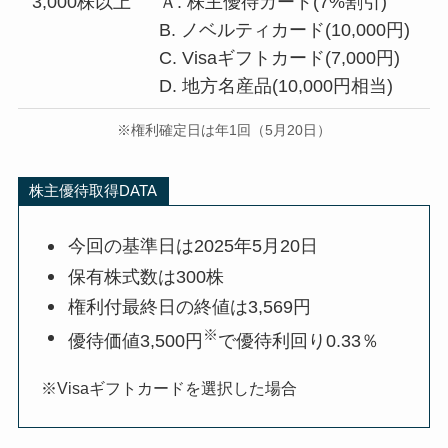
3,000株以上
Ａ. 株主優待カード(7%割引)
B. ノベルティカード(10,000円)
C. Visaギフトカード(7,000円)
D. 地方名産品(10,000円相当)
※権利確定日は年1回（5月20日）
株主優待取得DATA
今回の基準日は2025年5月20日
保有株式数は300株
権利付最終日の終値は3,569円
※
優待価値3,500円
で優待利回り0.33％
※Visaギフトカードを選択した場合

· · · · ·

HOW TO COMPLETE THIS TASK :: Leave out the pictures and return the listing exactly.

TASK SOLUTION ::
3,000株以上
Ａ. 株主優待カード(7%割引)
B. ノベルティカード(10,000円)
C. Visaギフトカード(7,000円)
D. 地方名産品(10,000円相当)
※権利確定日は年1回（5月20日）
株主優待取得DATA
今回の基準日は2025年5月20日
保有株式数は300株
権利付最終日の終値は3,569円
※
優待価値3,500円
で優待利回り0.33％
※Visaギフトカードを選択した場合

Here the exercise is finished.